- [DESCRIPTION OF THE TASK]:
In the entries below, which lines run from the one containing "ახალგაზრდობის მინისტრი გივი მიქანაძე" to the one containing "სათავგადასავლო ტურიზმის"? Copy exactly those lines, ends included, and no others.

- [DATA FOR THIS EXERCISE]:
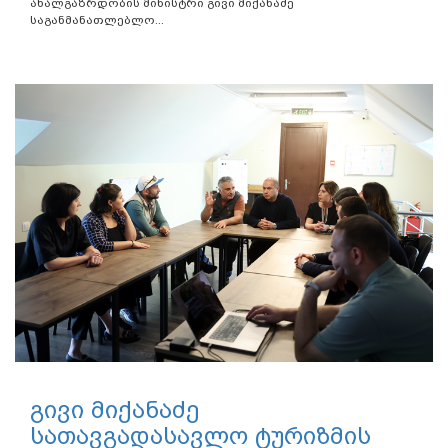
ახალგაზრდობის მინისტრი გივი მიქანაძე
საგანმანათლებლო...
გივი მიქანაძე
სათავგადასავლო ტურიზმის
...
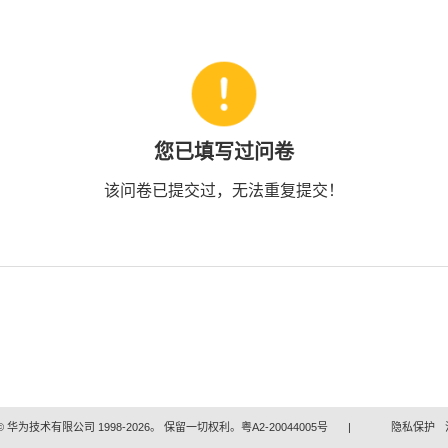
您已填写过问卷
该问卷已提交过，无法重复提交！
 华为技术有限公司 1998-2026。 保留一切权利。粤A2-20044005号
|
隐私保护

- [WRITTEN ANSWER]:
ახალგაზრდობის მინისტრი გივი მიქანაძე
საგანმანათლებლო...
გივი მიქანაძე
სათავგადასავლო ტურიზმის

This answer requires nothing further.